You Should Be Reading These Literary Comics
Ideal for That Case of Thinkpiece Fatigue You Just Can't Shake
Tired of reading book reviews? Burned out on lengthy literary thinkpieces? [Ed. note: sorry] Luckily, literary commentary is also available in another, more picture-heavy form: the comic strip, of course. Comics manage, when they’re good, to draw associations and conclusions in a way unavailable to either prose or other visual media, and so in a way they’re actually a natural format for commentary—and actually, for storytelling of any kind.

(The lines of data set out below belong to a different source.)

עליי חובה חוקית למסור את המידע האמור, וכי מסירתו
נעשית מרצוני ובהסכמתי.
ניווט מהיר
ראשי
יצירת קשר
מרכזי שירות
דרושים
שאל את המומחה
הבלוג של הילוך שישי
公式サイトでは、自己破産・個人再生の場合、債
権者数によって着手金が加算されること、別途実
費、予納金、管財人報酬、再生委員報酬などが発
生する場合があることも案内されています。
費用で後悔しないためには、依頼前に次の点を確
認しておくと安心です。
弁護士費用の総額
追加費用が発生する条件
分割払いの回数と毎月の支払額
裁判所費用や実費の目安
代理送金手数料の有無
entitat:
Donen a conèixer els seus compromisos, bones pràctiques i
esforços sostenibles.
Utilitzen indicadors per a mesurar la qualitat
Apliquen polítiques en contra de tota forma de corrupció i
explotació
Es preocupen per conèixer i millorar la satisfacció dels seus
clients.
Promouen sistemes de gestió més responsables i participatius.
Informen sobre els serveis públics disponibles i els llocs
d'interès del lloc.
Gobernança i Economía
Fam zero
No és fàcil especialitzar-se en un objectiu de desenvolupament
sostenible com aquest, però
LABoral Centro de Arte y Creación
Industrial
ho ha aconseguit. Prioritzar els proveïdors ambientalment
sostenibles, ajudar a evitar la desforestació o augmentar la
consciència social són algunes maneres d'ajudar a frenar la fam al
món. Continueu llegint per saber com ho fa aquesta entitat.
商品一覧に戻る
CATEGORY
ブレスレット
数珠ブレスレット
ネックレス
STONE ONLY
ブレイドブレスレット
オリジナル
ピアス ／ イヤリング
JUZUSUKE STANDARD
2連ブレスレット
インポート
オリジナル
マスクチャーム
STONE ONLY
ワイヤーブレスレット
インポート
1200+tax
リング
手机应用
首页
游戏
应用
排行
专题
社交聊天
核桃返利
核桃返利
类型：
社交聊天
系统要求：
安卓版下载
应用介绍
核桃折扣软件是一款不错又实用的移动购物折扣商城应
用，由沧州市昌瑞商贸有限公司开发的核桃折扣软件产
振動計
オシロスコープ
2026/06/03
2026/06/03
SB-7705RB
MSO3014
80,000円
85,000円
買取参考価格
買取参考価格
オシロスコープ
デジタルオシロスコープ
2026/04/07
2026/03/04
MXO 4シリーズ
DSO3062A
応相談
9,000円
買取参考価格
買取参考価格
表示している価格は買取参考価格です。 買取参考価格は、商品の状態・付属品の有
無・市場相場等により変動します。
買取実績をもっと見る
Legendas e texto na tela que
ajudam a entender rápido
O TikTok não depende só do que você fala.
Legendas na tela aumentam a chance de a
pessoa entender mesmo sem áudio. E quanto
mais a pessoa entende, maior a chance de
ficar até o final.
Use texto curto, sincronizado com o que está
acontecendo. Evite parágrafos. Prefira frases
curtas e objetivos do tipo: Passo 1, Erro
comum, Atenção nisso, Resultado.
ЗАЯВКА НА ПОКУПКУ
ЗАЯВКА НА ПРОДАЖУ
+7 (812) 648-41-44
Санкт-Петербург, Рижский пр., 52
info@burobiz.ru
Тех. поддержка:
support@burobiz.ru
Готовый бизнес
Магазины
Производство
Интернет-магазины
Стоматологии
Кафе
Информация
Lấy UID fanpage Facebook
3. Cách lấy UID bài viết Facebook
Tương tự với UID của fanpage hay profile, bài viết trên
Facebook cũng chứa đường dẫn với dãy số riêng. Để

A digression: One of the earliest books I remember reading on my own was Scott McCloud’s Understanding Comics, in which McCloud (or a cartoon version of him, at least) argues that it’s a mistake to think of comics as a hybrid of image and prose, when in actuality comics allow for a completely different type of storytelling, which both gives direct impressions and requires imaginative work from the reader. At any rate, Comics can, of course, be literary in and of themselves, and graphic novels have been received into the canon, at least to some degree, ever since Maus. But here are a few artists making comics about literature, storytelling, or their relationship to books that you should definitely be reading right now.
Tom Gauld is one of my favorite artists of any kind. His work is often absurdist and generally brilliant, and his literary comics betray wide-ranging genre interests—comic strips about fairy tales and sci-fi mixed in with those about literary fiction. A cartoonist and illustrator, you may have seen his work in the Guardian, where he runs a weekly—and very book-heavy—cultural comic strip. He also writes and illustrates graphic novels, the most recent of which, Mooncop, came out in September.

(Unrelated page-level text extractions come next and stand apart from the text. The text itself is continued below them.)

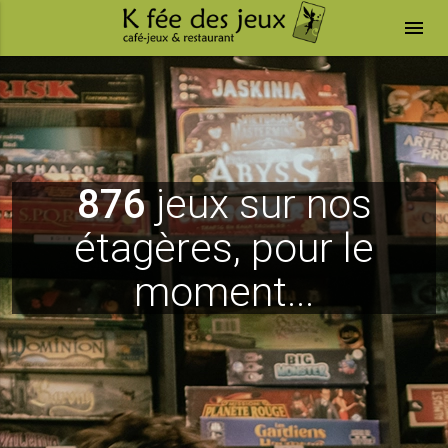
menu
876
jeux sur nos
étagères, pour le
moment...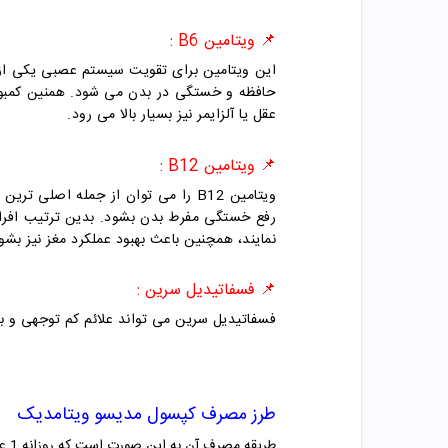
📌 ویتامین B6 :
این ویتامین برای تقویت سیستم عصبی یکی از 
عقل یا آلزایمر نیز بسیار بالا می رود.
📌 ویتامین B12 :
نمایند، همچنین باعث بهبود عملکرد مغز نیز بشود
📌 فسفاتیدیل سرین :
فسفاتیدیل سرین می تواند علائم کم توجهی و 
طرز مصرف
کپسول مدیسو ویتامدیک
طریقه مصرف آن به این صورت است که روزانه 1 عدد قرص بعد از صبحانه میل شود.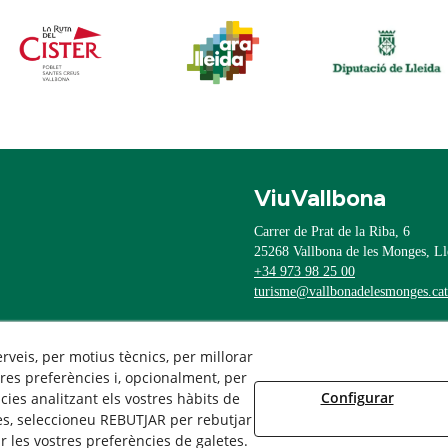
ViuVallbona
Carrer de Prat de la Riba, 6
25268
Vallbona de les Monges, Ll
+34 973 98 25 00
turisme@vallbonadelesmonges.cat
Avís Legal
erveis, per motius tècnics, per millorar
Política Cookies
res preferències i, opcionalment, per
Política de Privacitat
Configurar
ies analitzant els vostres hàbits de
es, seleccioneu REBUTJAR per rebutjar
 les vostres preferències de galetes.
/2026 Ajuntament de Vallbona de les Monges - Tots els drets reservats.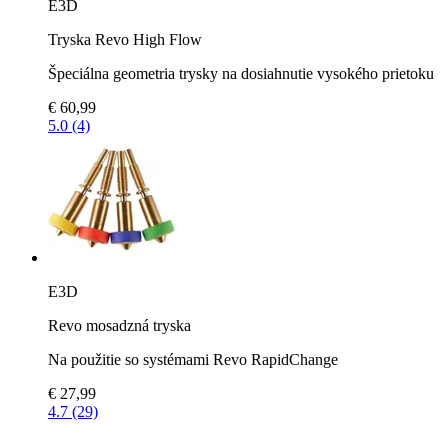
E3D
Tryska Revo High Flow
Špeciálna geometria trysky na dosiahnutie vysokého prietoku
€ 60,99
5.0 (4)
E3D
Revo mosadzná tryska
Na použitie so systémami Revo RapidChange
€ 27,99
4.7 (29)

Kate Beaton‘s comics will not only make you laugh, but they may teach you a thing or two. For material, she delves into history and literature, retelling and commenting on everything you’ve forgotten from high school (or maybe never learned). Her newest book, King Baby, was released in September. Also, very important: please do not miss her series on Strong Female Characters.
Grant Snider is a cartoonist/orthodontist(!) who lives in Kansas. His comics, which can be found at his website, Incidental Comics, are not all literary, but most of them touch on the joys and pains of creativity on a broader scale. A collection of his comics, The Shape of Ideas, hits shelves in 2017.

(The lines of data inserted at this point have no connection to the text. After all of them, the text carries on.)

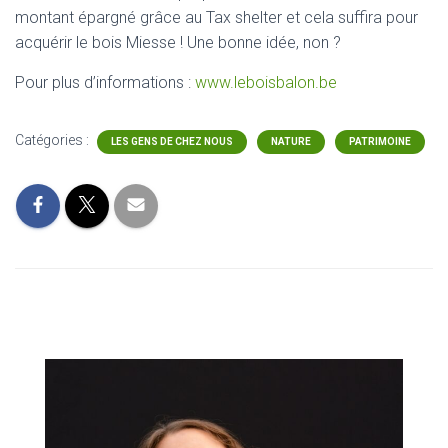
montant épargné grâce au Tax shelter et cela suffira pour
acquérir le bois Miesse ! Une bonne idée, non ?
Pour plus d’informations :
www.leboisbalon.be
Catégories :
LES GENS DE CHEZ NOUS
NATURE
PATRIMOINE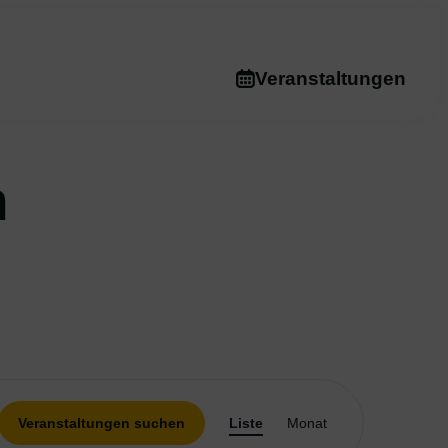
Veranstaltungen
n
Veranstaltu
Veranstaltungen suchen
Liste
Monat
Ansichten-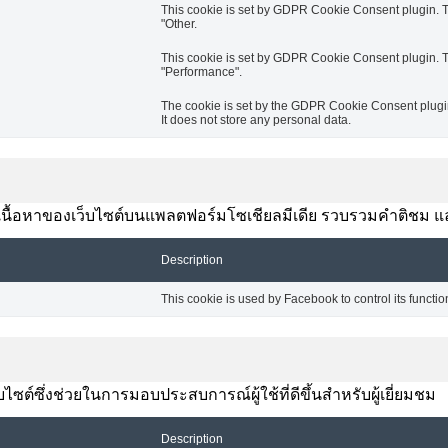
This cookie is set by GDPR Cookie Consent plugin. Th
"Other.
This cookie is set by GDPR Cookie Consent plugin. Th
"Performance".
The cookie is set by the GDPR Cookie Consent plugin 
It does not store any personal data.
งปันเนื้อหาของเว็บไซต์บนแพลตฟอร์มโซเชียลมีเดีย รวบรวมคำติชม แ
Description
This cookie is used by Facebook to control its functio
ซต์ซึ่งช่วยในการมอบประสบการณ์ผู้ใช้ที่ดีขึ้นสำหรับผู้เยี่ยมชม
Description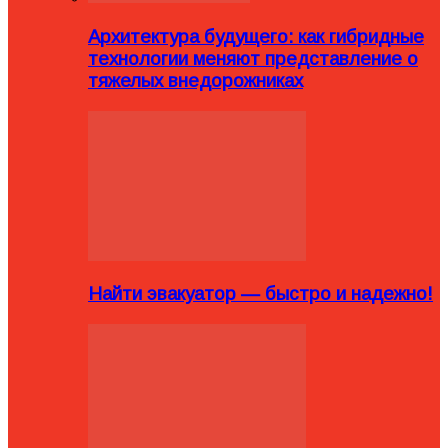
Архитектура будущего: как гибридные
технологии меняют представление о
тяжелых внедорожниках
Найти эвакуатор — быстро и надежно!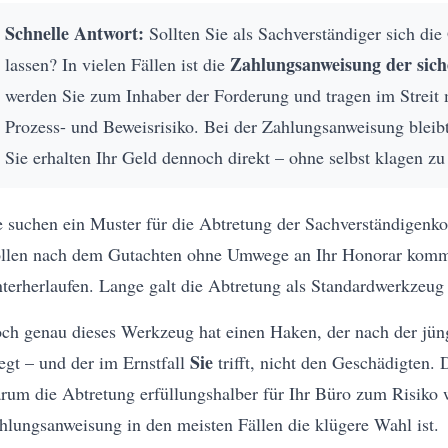
Schnelle Antwort:
Sollten Sie als Sachverständiger sich die
Zahlungsanweisung der sic
lassen? In vielen Fällen ist die
werden Sie zum Inhaber der Forderung und tragen im Streit 
Prozess- und Beweisrisiko. Bei der Zahlungsanweisung bleib
Sie erhalten Ihr Geld dennoch direkt – ohne selbst klagen z
e suchen ein Muster für die Abtretung der Sachverständigenkos
llen nach dem Gutachten ohne Umwege an Ihr Honorar komm
nterherlaufen. Lange galt die Abtretung als Standardwerkzeug 
ch genau dieses Werkzeug hat einen Haken, der nach der jü
Sie
egt – und der im Ernstfall
trifft, nicht den Geschädigten. 
rum die Abtretung erfüllungshalber für Ihr Büro zum Risiko
hlungsanweisung in den meisten Fällen die klügere Wahl ist.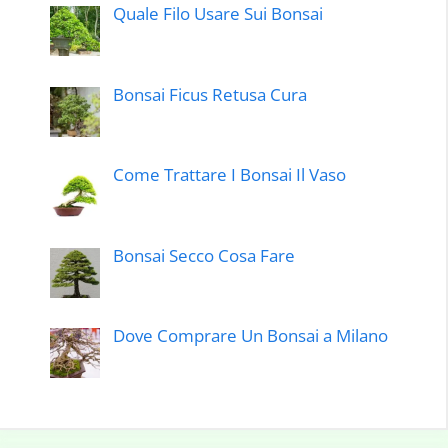
Quale Filo Usare Sui Bonsai
Bonsai Ficus Retusa Cura
Come Trattare I Bonsai Il Vaso
Bonsai Secco Cosa Fare
Dove Comprare Un Bonsai a Milano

Oh yes, Margaret Atwood also dabbles in comics. She even wrote a superhero comic, Angel Catbird, which was published in September. But more importantly for the purposes of this list, she is also the creator of BookTour Comix, which chronicle a few of her own experiences as a literary author on tour, at her website.
Tumblr cartoonist floccinaucinihilipilificationa has earned much Internet notoriety for her hilariously irreverent Harry Potter cartoons. Those are well worth reading, of course, but they’re not the extent of her literary offerings, and I’m finding the above particularly relatable right now.
Sarah Andersen‘s comics are semi-autobiographical, and well, she’s a big reader, so her archive is spotted with comics about buying, reading, and being obsessed with books. Her own first book, Adulthood is a Myth, came out earlier this year.